En Argentina, los agricultores tienen el derecho a guardar y replantar simiente, lo cual está establecido también en la ley de semillas. Por tanto, los reclamos de Monsanto son ilegales. Pese a esto, por presiones, el gobierno argentino está negociando desde hace casi dos años para que Monsanto pueda cobrar sus regalías. Ya desde 1999 la trasnacional estableció (a través de sus distribuidores) el concepto «regalías extendidas»: el que compra soya transgénica certificada puede guardar una parte de su cosecha, pero debe abonar un porcentaje a la empresa para usarla, lo cual obviamente contraviene la ley de semillas argentina. En febrero de 2004 el secretario de Agricultura presentó una propuesta más escandalosa: la creación de una ley de «regalías globales», llamada Fondo de Compensación Tecnológica. Por este mecanismo todos los agricultores pagarían un porcentaje al momento de la venta, captado por el propio gobierno, para entregarlo a las empresas semilleras. Es decir, el gobierno aplicaría impuestos para garantizar los intereses de las multinacionales contra sus propios agricultores, contra los derechos de los agricultores establecidos en Naciones Unidas y contra la ley de semillas de ese país.
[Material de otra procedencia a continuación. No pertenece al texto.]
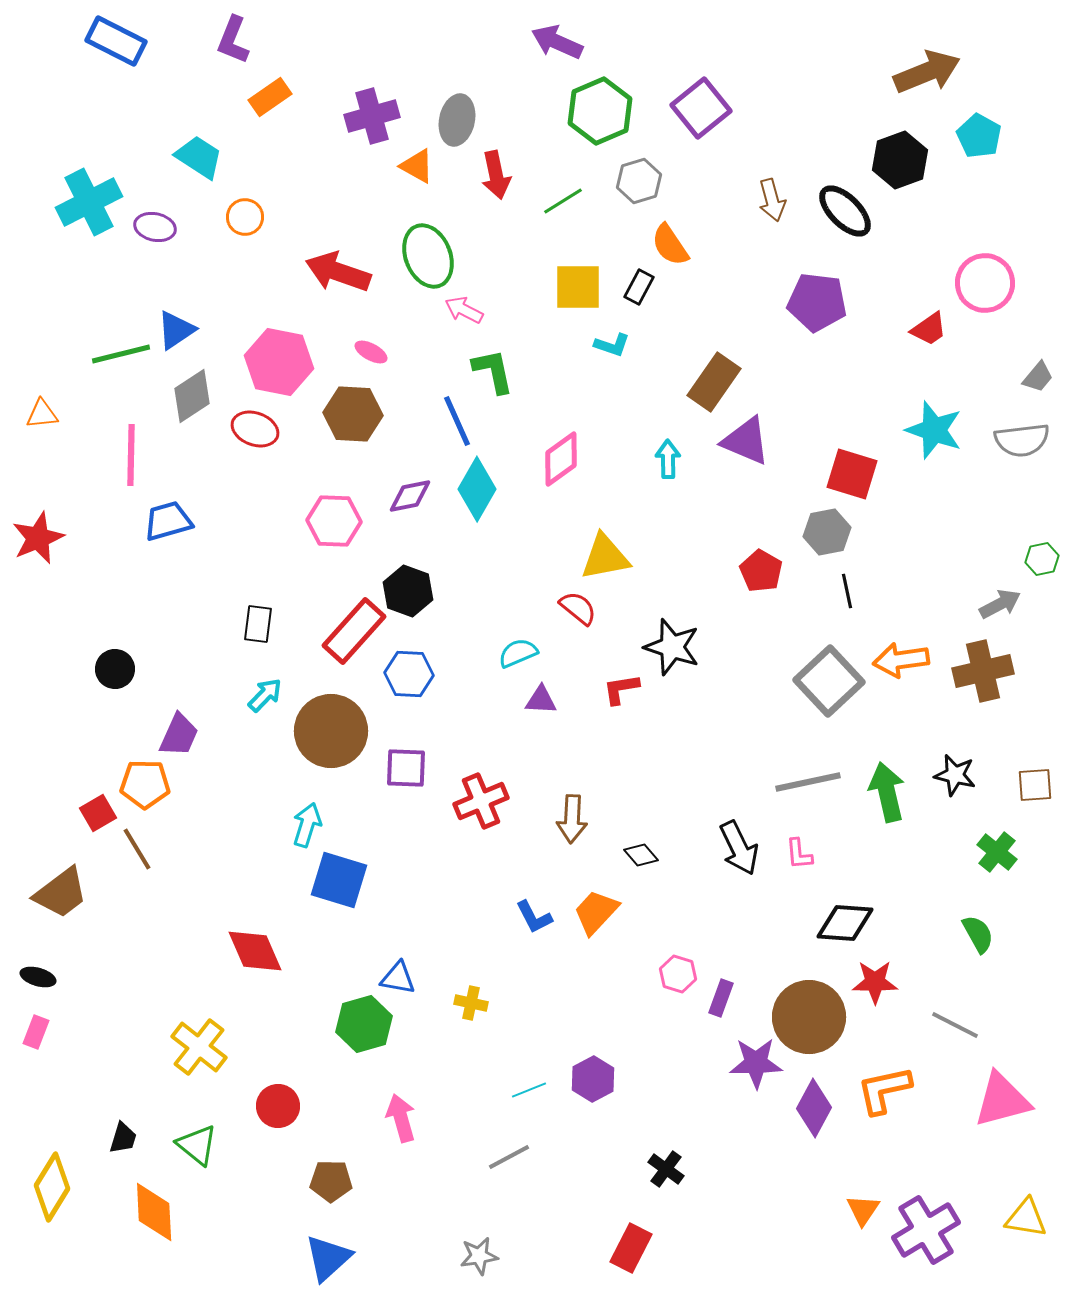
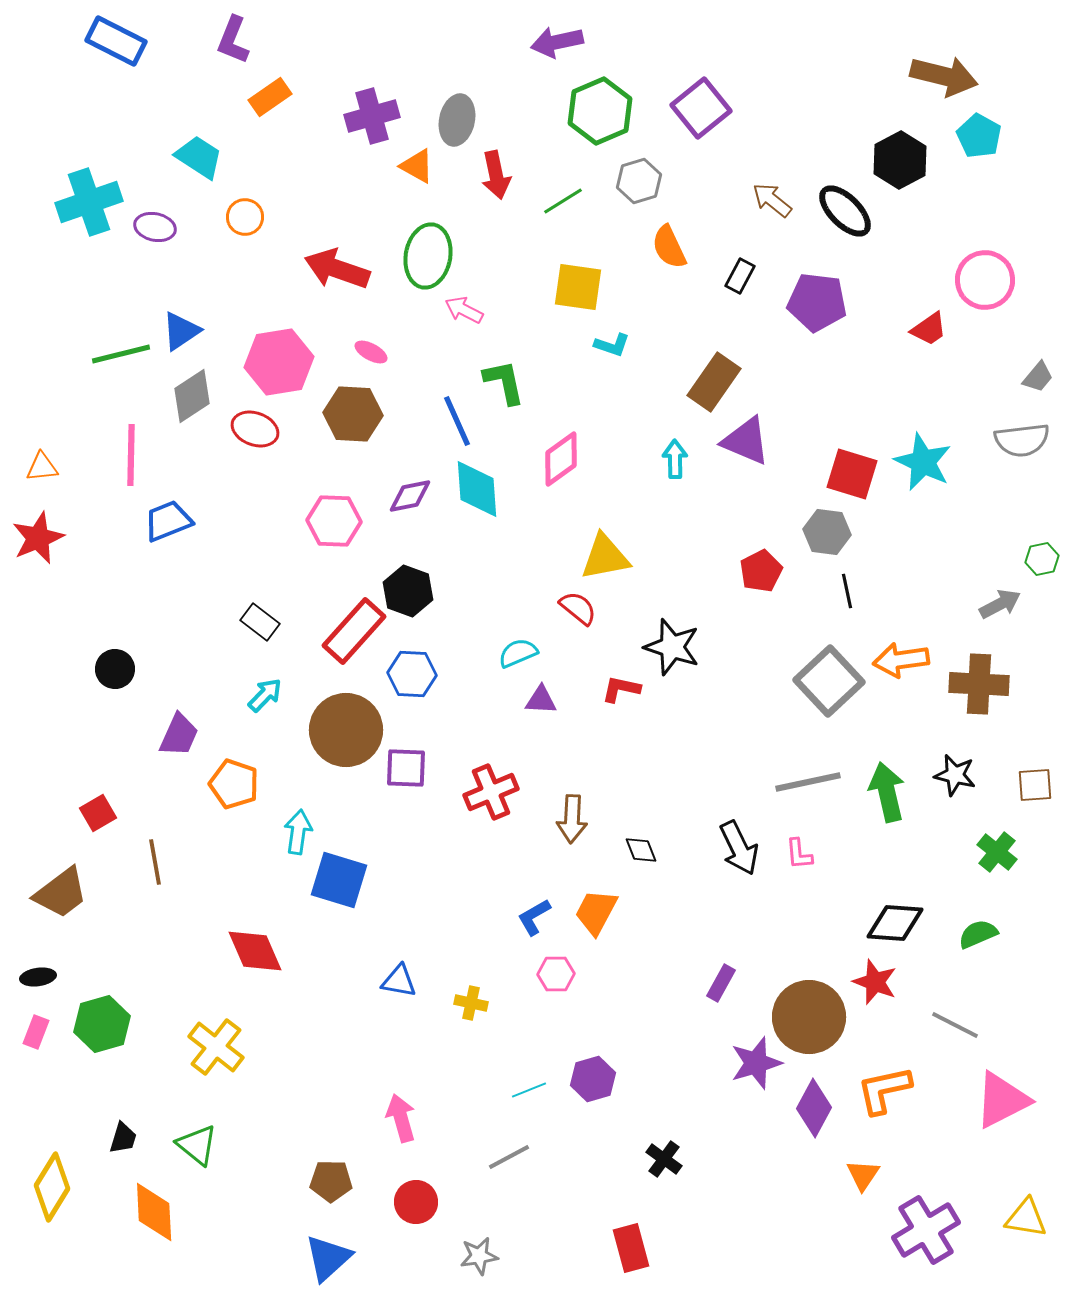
purple arrow at (557, 42): rotated 36 degrees counterclockwise
brown arrow at (927, 72): moved 17 px right, 4 px down; rotated 36 degrees clockwise
black hexagon at (900, 160): rotated 8 degrees counterclockwise
brown arrow at (772, 200): rotated 144 degrees clockwise
cyan cross at (89, 202): rotated 8 degrees clockwise
orange semicircle at (670, 245): moved 1 px left, 2 px down; rotated 9 degrees clockwise
green ellipse at (428, 256): rotated 32 degrees clockwise
red arrow at (338, 272): moved 1 px left, 3 px up
pink circle at (985, 283): moved 3 px up
yellow square at (578, 287): rotated 8 degrees clockwise
black rectangle at (639, 287): moved 101 px right, 11 px up
blue triangle at (176, 330): moved 5 px right, 1 px down
pink hexagon at (279, 362): rotated 20 degrees counterclockwise
green L-shape at (493, 371): moved 11 px right, 11 px down
orange triangle at (42, 414): moved 53 px down
cyan star at (934, 430): moved 11 px left, 32 px down; rotated 6 degrees clockwise
cyan arrow at (668, 459): moved 7 px right
cyan diamond at (477, 489): rotated 34 degrees counterclockwise
blue trapezoid at (168, 521): rotated 6 degrees counterclockwise
gray hexagon at (827, 532): rotated 18 degrees clockwise
red pentagon at (761, 571): rotated 15 degrees clockwise
black rectangle at (258, 624): moved 2 px right, 2 px up; rotated 60 degrees counterclockwise
brown cross at (983, 671): moved 4 px left, 13 px down; rotated 16 degrees clockwise
blue hexagon at (409, 674): moved 3 px right
red L-shape at (621, 689): rotated 21 degrees clockwise
brown circle at (331, 731): moved 15 px right, 1 px up
orange pentagon at (145, 784): moved 89 px right; rotated 18 degrees clockwise
red cross at (481, 801): moved 10 px right, 9 px up
cyan arrow at (307, 825): moved 9 px left, 7 px down; rotated 9 degrees counterclockwise
brown line at (137, 849): moved 18 px right, 13 px down; rotated 21 degrees clockwise
black diamond at (641, 855): moved 5 px up; rotated 20 degrees clockwise
orange trapezoid at (596, 912): rotated 15 degrees counterclockwise
blue L-shape at (534, 917): rotated 87 degrees clockwise
black diamond at (845, 923): moved 50 px right
green semicircle at (978, 934): rotated 84 degrees counterclockwise
pink hexagon at (678, 974): moved 122 px left; rotated 18 degrees counterclockwise
black ellipse at (38, 977): rotated 24 degrees counterclockwise
blue triangle at (398, 978): moved 1 px right, 3 px down
red star at (875, 982): rotated 21 degrees clockwise
purple rectangle at (721, 998): moved 15 px up; rotated 9 degrees clockwise
green hexagon at (364, 1024): moved 262 px left
yellow cross at (199, 1047): moved 17 px right
purple star at (756, 1063): rotated 16 degrees counterclockwise
purple hexagon at (593, 1079): rotated 12 degrees clockwise
pink triangle at (1002, 1100): rotated 12 degrees counterclockwise
red circle at (278, 1106): moved 138 px right, 96 px down
black cross at (666, 1169): moved 2 px left, 10 px up
orange triangle at (863, 1210): moved 35 px up
red rectangle at (631, 1248): rotated 42 degrees counterclockwise
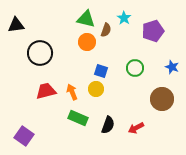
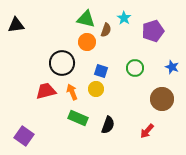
black circle: moved 22 px right, 10 px down
red arrow: moved 11 px right, 3 px down; rotated 21 degrees counterclockwise
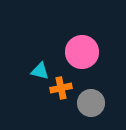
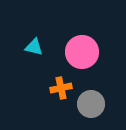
cyan triangle: moved 6 px left, 24 px up
gray circle: moved 1 px down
Debido a la protesta masiva de los agricultores esa ley está estancada. Y por esta razón Monsanto amenaza ahora con el cobro de una tasa mucho mayor, a aplicarse en los puertos de entrada de los destinos de exportación de la soya.
Monsanto ya logró que también el gobierno brasileño y el paraguayo, donde la soya transgénica fue introducida por contrabando desde Argentina, la legalizaran y cooperaran en el cobro de regalías por la soya contrabandeada. Según Carlos Vicente, de GRAIN en Argentina, «la fórmula parece apuntar a los cultivos que generan más dinero (algodón, soya, maíz), encontrar un punto de acceso, contaminar el suministro de semillas y luego tomar el control (…) La historia de lo que ocurrió en Argentina es una grave advertencia de lo que sucede cuando se permite echar raíces a la agricultura transgénica».
Con los transgénicos, ya sea por caminos «legales», como en Argentina, donde Monsanto primero dejó extenderse el cultivo sin tomar medidas; o ilegales, como el contrabando y la contaminación con genes patentados en otros países, vamos hacia una violación global, masiva e impune de los derechos de los agricultores, por parte de un puñado de trasnacionales. Que no es un tema apenas jurídico, sino coartar tradiciones fundamentales para la agricultura y la alimentación de toda la humanidad.